Abaddon is a game about battles between giant robots that uses a fight for resources on a distant planet as the pretext for having said battles. Now this is a reasonably cool concept, but it is used largely as window dressing as most scenarios end up being things like, “You have been ambushed! Escape!” This last of flavor is rather disappointing particularly compared to the historical context for Borg’s other games or even some of the completely ridiculous, though fun, fiction for games like Earth Reborn. The game play is most important, of course, but having context for the game play is something I typically look for in my tactical miniatures games, and its lack was slightly off-putting.

Board Game: Abaddon

The game play was similarly disappointing. There are four different units, each of which is differentiated in their movement rate, combat die rolled, and hit points. Each turn a player rolls a scenario defined number of dice which have symbols corresponding to each of the types of units as well as a “command” face that works similar to a wild and a “weapon systems” face that lets you draw more cards. When activating a unit, you are able to move it based on its movement rate before choosing a target. At this point a targeting card is played by each player and a comparative die roll is made, with the winner doing a point of damage to the loser.

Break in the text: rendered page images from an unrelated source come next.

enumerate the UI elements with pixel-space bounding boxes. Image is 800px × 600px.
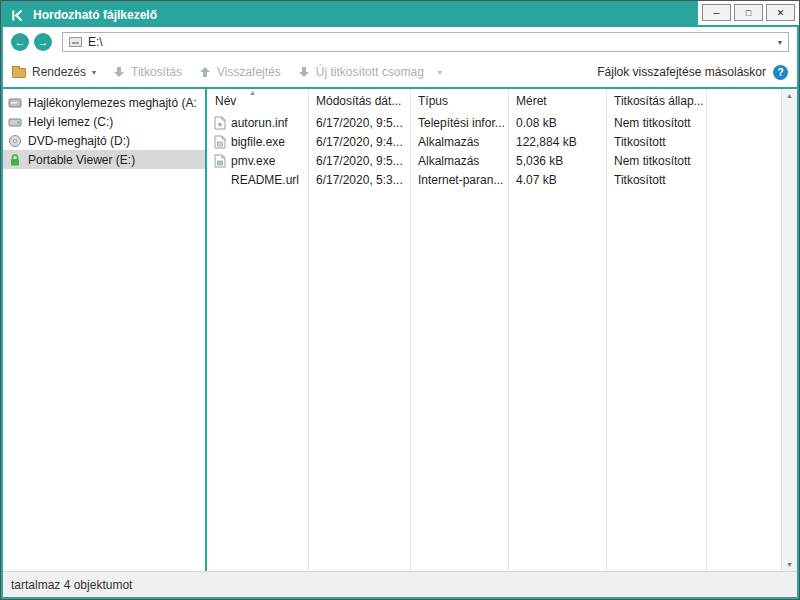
help-info-icon[interactable]: ?	[773, 65, 788, 80]
file-type: Telepítési infor...	[410, 116, 508, 130]
sidebar-item-dvd-drive-d[interactable]: DVD-meghajtó (D:)	[3, 131, 205, 150]
file-size: 5,036 kB	[508, 154, 606, 168]
content-area: Hajlékonylemezes meghajtó (A: Helyi leme…	[3, 89, 797, 571]
sidebar-item-floppy-drive-a[interactable]: Hajlékonylemezes meghajtó (A:	[3, 93, 205, 112]
close-button[interactable]: ✕	[766, 4, 795, 21]
file-modified: 6/17/2020, 9:5...	[308, 154, 410, 168]
back-button[interactable]: ←	[11, 33, 29, 51]
column-header-size[interactable]: Méret	[508, 94, 606, 108]
sidebar-item-label: Hajlékonylemezes meghajtó (A:	[28, 96, 197, 110]
title-bar: Hordozható fájlkezelő ─ □ ✕	[3, 3, 797, 27]
application-file-icon	[214, 135, 226, 149]
dvd-drive-icon	[8, 134, 22, 148]
chevron-down-icon[interactable]: ▾	[438, 68, 442, 77]
file-list: Név Módosítás dát... Típus Méret Titkosí…	[207, 89, 781, 571]
decrypt-button[interactable]: Visszafejtés	[199, 65, 281, 79]
column-separator	[308, 89, 309, 571]
minimize-button[interactable]: ─	[702, 4, 731, 21]
file-encryption-status: Nem titkosított	[606, 154, 706, 168]
application-file-icon	[214, 154, 226, 168]
floppy-drive-icon	[8, 96, 22, 110]
column-header-type[interactable]: Típus	[410, 94, 508, 108]
scroll-up-icon[interactable]: ▲	[786, 92, 793, 99]
table-row[interactable]: README.url 6/17/2020, 5:3... Internet-pa…	[207, 170, 781, 189]
kaspersky-logo-icon	[11, 9, 24, 22]
column-separator	[410, 89, 411, 571]
window-controls: ─ □ ✕	[698, 1, 799, 25]
status-text: tartalmaz 4 objektumot	[11, 578, 132, 592]
organize-label: Rendezés	[32, 65, 86, 79]
file-size: 4.07 kB	[508, 173, 606, 187]
chevron-down-icon: ▾	[92, 68, 96, 77]
file-type: Alkalmazás	[410, 135, 508, 149]
lock-icon	[8, 153, 22, 167]
file-encryption-status: Nem titkosított	[606, 116, 706, 130]
encrypt-button[interactable]: Titkosítás	[113, 65, 182, 79]
toolbar: Rendezés ▾ Titkosítás Visszafejtés Új t	[3, 57, 797, 87]
file-modified: 6/17/2020, 5:3...	[308, 173, 410, 187]
maximize-button[interactable]: □	[734, 4, 763, 21]
arrow-up-icon	[199, 66, 211, 78]
vertical-scrollbar[interactable]: ▲ ▼	[781, 89, 797, 571]
column-header-name[interactable]: Név	[207, 94, 308, 108]
file-modified: 6/17/2020, 9:4...	[308, 135, 410, 149]
sidebar-item-local-disk-c[interactable]: Helyi lemez (C:)	[3, 112, 205, 131]
scroll-down-icon[interactable]: ▼	[786, 561, 793, 568]
file-name: pmv.exe	[231, 154, 275, 168]
decrypt-on-copy-button[interactable]: Fájlok visszafejtése másoláskor	[597, 65, 766, 79]
file-type: Alkalmazás	[410, 154, 508, 168]
file-size: 0.08 kB	[508, 116, 606, 130]
status-bar: tartalmaz 4 objektumot	[3, 571, 797, 597]
file-modified: 6/17/2020, 9:5...	[308, 116, 410, 130]
sidebar-item-label: Helyi lemez (C:)	[28, 115, 113, 129]
table-row[interactable]: autorun.inf 6/17/2020, 9:5... Telepítési…	[207, 113, 781, 132]
new-encrypted-package-button[interactable]: Új titkosított csomag ▾	[298, 65, 442, 79]
hard-disk-icon	[8, 115, 22, 129]
file-list-header: Név Módosítás dát... Típus Méret Titkosí…	[207, 89, 781, 113]
window-title: Hordozható fájlkezelő	[33, 8, 157, 22]
arrow-down-icon	[113, 66, 125, 78]
folder-icon	[12, 68, 26, 78]
file-encryption-status: Titkosított	[606, 173, 706, 187]
sort-ascending-icon: ▲	[249, 89, 256, 96]
file-name: README.url	[231, 173, 299, 187]
file-encryption-status: Titkosított	[606, 135, 706, 149]
address-bar[interactable]: E:\ ▾	[62, 32, 789, 52]
arrow-down-icon	[298, 66, 310, 78]
file-name: autorun.inf	[231, 116, 288, 130]
setup-information-file-icon	[214, 116, 226, 130]
table-row[interactable]: pmv.exe 6/17/2020, 9:5... Alkalmazás 5,0…	[207, 151, 781, 170]
drive-tree-sidebar: Hajlékonylemezes meghajtó (A: Helyi leme…	[3, 89, 205, 571]
forward-button[interactable]: →	[34, 33, 52, 51]
column-header-modified[interactable]: Módosítás dát...	[308, 94, 410, 108]
sidebar-item-label: Portable Viewer (E:)	[28, 153, 135, 167]
file-name: bigfile.exe	[231, 135, 285, 149]
column-separator	[706, 89, 707, 571]
address-dropdown-icon[interactable]: ▾	[778, 38, 782, 47]
sidebar-item-label: DVD-meghajtó (D:)	[28, 134, 130, 148]
decrypt-label: Visszafejtés	[217, 65, 281, 79]
navigation-bar: ← → E:\ ▾	[3, 27, 797, 57]
sidebar-item-portable-viewer-e[interactable]: Portable Viewer (E:)	[3, 150, 205, 169]
column-separator	[606, 89, 607, 571]
organize-button[interactable]: Rendezés ▾	[12, 65, 96, 79]
column-separator	[508, 89, 509, 571]
file-type: Internet-paran...	[410, 173, 508, 187]
new-encrypted-package-label: Új titkosított csomag	[316, 65, 424, 79]
drive-icon	[69, 37, 82, 47]
table-row[interactable]: bigfile.exe 6/17/2020, 9:4... Alkalmazás…	[207, 132, 781, 151]
file-size: 122,884 kB	[508, 135, 606, 149]
encrypt-label: Titkosítás	[131, 65, 182, 79]
address-path: E:\	[88, 35, 103, 49]
portable-file-manager-window: Hordozható fájlkezelő ─ □ ✕ ← → E:\ ▾ Re…	[0, 0, 800, 600]
column-header-encryption-status[interactable]: Titkosítás állap...	[606, 94, 706, 108]
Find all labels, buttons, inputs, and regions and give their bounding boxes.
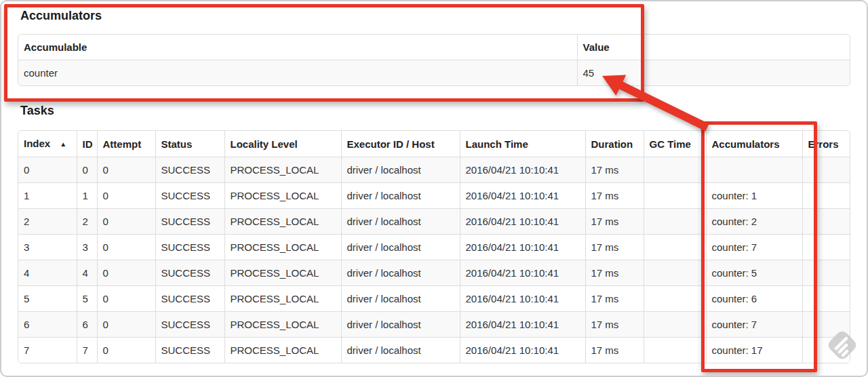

There is a little bit more to it than that, in the form of undifferentiated terrain, critical hits, and direct vs. indirect fire but on a whole it is rather bland and kind of boring. There is very little decision making too involved in using your units, and no ability to conduct forward planning of any kind. You are at the mercy of the dice, and while the same can be argued for games like Command & Colors: Ancients, at least those games involve a level of look ahead as to what you potentially could use in the future, even if what you can use is not what you want to use. The game is quick, with little downtime, but that is more due to the lack of real decisions to be made than anything else. Even when situations where the move to be made is not obvious, the decision is trivial enough to not be time consuming.

It is not often that I flat our regret purchasing a game, as usually there is something that is at least something that I find interesting about them or makes me wonder how I would jury rig things to make it more to my tastes, but Abaddon failed to provide me with even that level of enjoyment, as most of the things it does well I have seen before, mostly in the Command & Colors titles, and the things it does well are mostly in the implementation of the physical design. The way it tracks status conditions from critical hits and the transition from hit points to victory points is clever, but that alone is not enough to save the game.

I do think this game has a place for those who are completely new to tactical battle games or whom are likely to be playing this game with a pre-teen, but even for them I would recommend something like Summoner Wars over this. If you have any sort of familiarity with these sorts of games, or just prefer meatier games in general you can pretty safely skip it.